Millennials have long gotten a bad rap as slackers who graduate college and move back into their parents’ homes indefinitely. While this may be a reality to some degree, the causes for it may also be somewhat misleading.
In truth, more millennials are getting bachelor’s degrees than any other generation in history but they are also leaving school saddled with more debt than any other generation as well. In 2018, nearly 70 percent of college students needed to take out student loans, with the average student graduating already $35,000 in debt. The conclusion? Millennials may not be flocking back to the nest out of laziness or lack of drive or ambition but merely out of necessity.
Even millennials are aging, however, with the eldest in that demographic now approaching their 40’s. As their careers are progressing, their salaries are also rising, giving them additional spending power. As a result, they are moving out of the basement and into homes of their own. Here are three reasons millennials might be leaving the nest for good.
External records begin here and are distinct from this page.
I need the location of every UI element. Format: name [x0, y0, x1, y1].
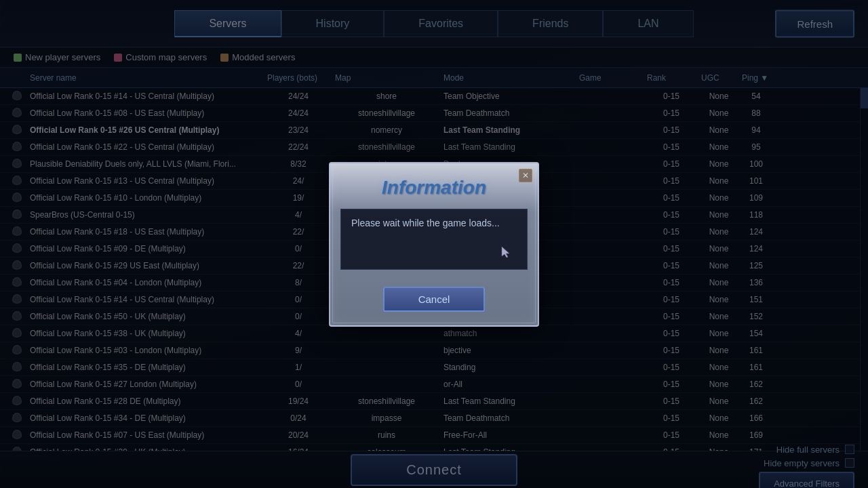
modal-message: Please wait while the game loads...: [351, 218, 517, 228]
modal-title: Information: [344, 177, 524, 199]
modal-overlay: ✕ Information Please wait while the game…: [0, 0, 868, 488]
svg-marker-0: [502, 247, 509, 258]
modal-content-area: Please wait while the game loads...: [340, 209, 528, 270]
modal-title-area: Information: [330, 163, 538, 205]
information-modal: ✕ Information Please wait while the game…: [329, 162, 539, 327]
modal-close-button[interactable]: ✕: [519, 169, 532, 182]
modal-cursor-icon: [500, 245, 513, 259]
modal-cancel-area: Cancel: [330, 280, 538, 325]
cancel-button[interactable]: Cancel: [383, 287, 486, 312]
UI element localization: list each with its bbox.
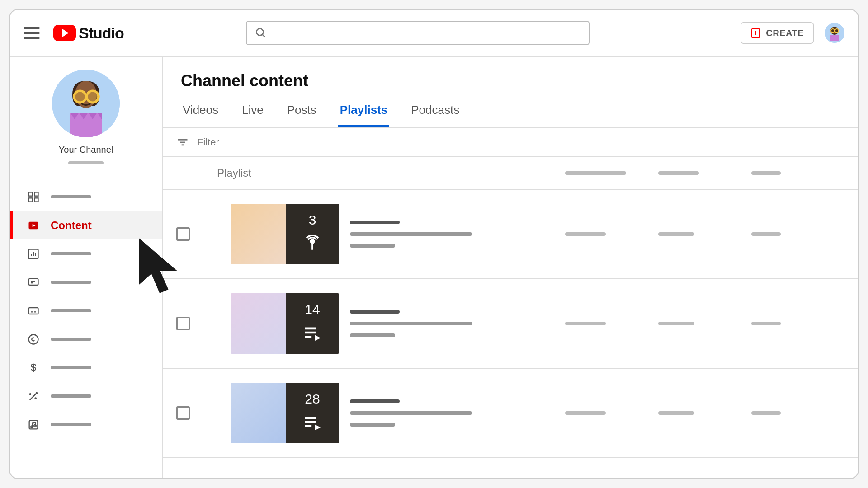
svg-rect-20: [29, 192, 33, 196]
row-checkbox[interactable]: [176, 227, 190, 241]
nav-label-placeholder: [51, 366, 91, 369]
sidebar-item-comments[interactable]: [10, 268, 162, 296]
svg-point-37: [36, 392, 37, 393]
column-placeholder: [751, 171, 781, 175]
podcast-icon: [302, 233, 322, 256]
tab-podcasts[interactable]: Podcasts: [409, 99, 461, 127]
header: Studio CREATE: [10, 10, 858, 57]
tab-playlists[interactable]: Playlists: [338, 99, 390, 127]
wand-icon: [27, 390, 40, 403]
sidebar-item-customization[interactable]: [10, 382, 162, 410]
playlist-count: 28: [305, 391, 320, 407]
page-title: Channel content: [163, 57, 858, 99]
playlist-thumbnail[interactable]: 28: [231, 383, 339, 443]
table-row[interactable]: 14: [163, 279, 858, 369]
row-checkbox[interactable]: [176, 317, 190, 330]
svg-point-35: [29, 334, 38, 344]
svg-point-42: [34, 425, 36, 427]
filter-icon: [176, 136, 189, 149]
svg-line-1: [262, 34, 264, 37]
nav-label-placeholder: [51, 338, 91, 341]
cell-placeholder: [565, 232, 606, 236]
cell-placeholder: [751, 232, 781, 236]
svg-point-38: [30, 394, 31, 394]
table-header: Playlist: [163, 157, 858, 190]
channel-name: Your Channel: [59, 145, 113, 155]
playlist-thumbnail[interactable]: 3: [231, 204, 339, 264]
app-window: Studio CREATE: [9, 9, 859, 479]
sidebar-item-earn[interactable]: [10, 353, 162, 382]
logo-text: Studio: [79, 24, 124, 42]
nav-label-placeholder: [51, 281, 91, 284]
audio-icon: [27, 418, 40, 431]
account-avatar[interactable]: [825, 23, 844, 43]
playlist-thumbnail[interactable]: 14: [231, 293, 339, 354]
search-input[interactable]: [246, 21, 590, 45]
main-content: Channel content Videos Live Posts Playli…: [163, 57, 858, 478]
dashboard-icon: [27, 191, 40, 203]
tab-live[interactable]: Live: [240, 99, 265, 127]
cell-placeholder: [658, 232, 694, 236]
search-icon: [255, 27, 267, 39]
playlist-icon: [302, 412, 322, 435]
svg-rect-22: [29, 198, 33, 202]
cell-placeholder: [658, 322, 694, 325]
avatar-illustration: [825, 23, 844, 43]
create-plus-icon: [750, 28, 761, 38]
svg-rect-21: [34, 192, 38, 196]
content-icon: [27, 219, 40, 232]
analytics-icon: [27, 248, 40, 260]
svg-point-46: [311, 240, 314, 243]
column-placeholder: [658, 171, 699, 175]
playlist-count: 3: [309, 212, 316, 228]
studio-logo[interactable]: Studio: [53, 24, 124, 42]
svg-point-39: [35, 398, 36, 399]
playlist-meta: [350, 221, 472, 248]
sidebar-item-content[interactable]: Content: [10, 211, 162, 239]
playlist-meta: [350, 399, 472, 427]
menu-button[interactable]: [24, 25, 40, 41]
svg-rect-32: [29, 308, 38, 314]
create-label: CREATE: [766, 28, 804, 38]
nav-label-placeholder: [51, 195, 91, 198]
nav-label-content: Content: [51, 219, 92, 232]
subtitles-icon: [27, 305, 40, 317]
sidebar-item-dashboard[interactable]: [10, 183, 162, 211]
column-playlist: Playlist: [208, 167, 565, 179]
tab-videos[interactable]: Videos: [181, 99, 220, 127]
nav-label-placeholder: [51, 394, 91, 398]
filter-label: Filter: [197, 136, 219, 148]
playlist-meta: [350, 310, 472, 337]
sidebar-nav: Content: [10, 183, 162, 439]
channel-handle-placeholder: [68, 161, 104, 164]
sidebar-item-analytics[interactable]: [10, 239, 162, 268]
svg-rect-7: [830, 35, 839, 41]
cell-placeholder: [751, 411, 781, 415]
sidebar-item-copyright[interactable]: [10, 325, 162, 353]
create-button[interactable]: CREATE: [741, 22, 814, 44]
content-tabs: Videos Live Posts Playlists Podcasts: [163, 99, 858, 128]
svg-rect-23: [34, 198, 38, 202]
tab-posts[interactable]: Posts: [285, 99, 318, 127]
sidebar-item-audio[interactable]: [10, 410, 162, 439]
nav-label-placeholder: [51, 252, 91, 255]
cell-placeholder: [565, 411, 606, 415]
youtube-icon: [53, 25, 76, 41]
column-placeholder: [565, 171, 626, 175]
table-row[interactable]: 28: [163, 369, 858, 458]
table-row[interactable]: 3: [163, 190, 858, 279]
playlist-count: 14: [305, 302, 320, 317]
cell-placeholder: [658, 411, 694, 415]
nav-label-placeholder: [51, 309, 91, 312]
cell-placeholder: [565, 322, 606, 325]
nav-label-placeholder: [51, 423, 91, 426]
sidebar-item-subtitles[interactable]: [10, 296, 162, 325]
sidebar: Your Channel Content: [10, 57, 163, 478]
filter-bar[interactable]: Filter: [163, 128, 858, 157]
svg-rect-40: [29, 420, 38, 429]
svg-point-0: [256, 28, 263, 35]
row-checkbox[interactable]: [176, 406, 190, 420]
channel-avatar[interactable]: [52, 70, 120, 137]
cell-placeholder: [751, 322, 781, 325]
comments-icon: [27, 276, 40, 289]
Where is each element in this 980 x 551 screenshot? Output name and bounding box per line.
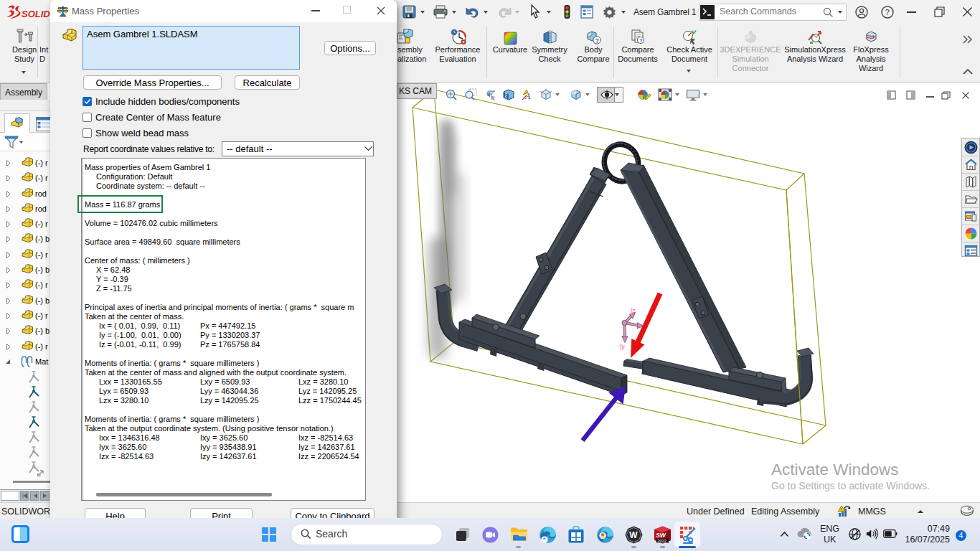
- svg-text:W: W: [629, 530, 638, 540]
- svg-text:|z: |z: [631, 307, 636, 314]
- svg-text:2022: 2022: [657, 539, 666, 543]
- svg-text:|y: |y: [620, 343, 625, 350]
- svg-text:SW: SW: [656, 532, 666, 539]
- They don’t want to live the same places their parents did
For decades now, young city dwellers have followed a migratory pattern almost as old as time. Marriage, family and a move to the suburbs was almost an unquestioned rite of passage in America. Today, however, millennials are reversing that trend and moving back into urban areas from the suburbs. Unlike their parents and grandparents, they aren’t nearly as interested in having their own home, preferring the convenience and flexibility of living in multi-family properties instead.
- Baby boomers are downsizing
As millennials are slowly fleeing the nest, mom and dad are finally doing some downsizing. As a result, millennials who may find themselves suddenly between jobs or without an income may no longer have the option of moving back in with their parents when times get tough. Conversely, however, just like their offspring, baby boomers are also opting to move closer to city centers and also choosing multi-family dwellings with a number of features and amenities. It seems no one wants to mow the grass and tend a large garden anymore.
- Millennial baby boom
Even though millennials on the whole are waiting longer than almost any previous generation to get married and start a family (or not get married and start a family), to every generation children will eventually come. As baby boomers and even some Gen-Xers are now becoming grandparents, going home to live with them is much less feasible for millennials who are now parents. Here again, however, millennials are unlike their parents and grandparents in that they are spurning the suburbs, opting instead to remain firmly rooted in their urban environments.
While millennials may show a stronger preference for multi-family dwellings than their immediate predecessors, that doesn’t necessarily mean that they want to live in giant complexes either. Unfortunately, out of the 358,000 multifamily units built in 2017, only 27,000 of them were smaller buildings featuring less than 10 units. This is down from 288,000 similar buildings in 1973. Some cities, like Seattle, are even incentivizing the building of smaller complexes in the suburbs to try and encourage more movement out of the city center to try and densify the suburbs. While vacancies in multi-family units are rising, they are still lower than historical averages and the multi-family market is still quite strong. A greater selection of smaller multi-family complexes may only further entice millennials out of the nest for good.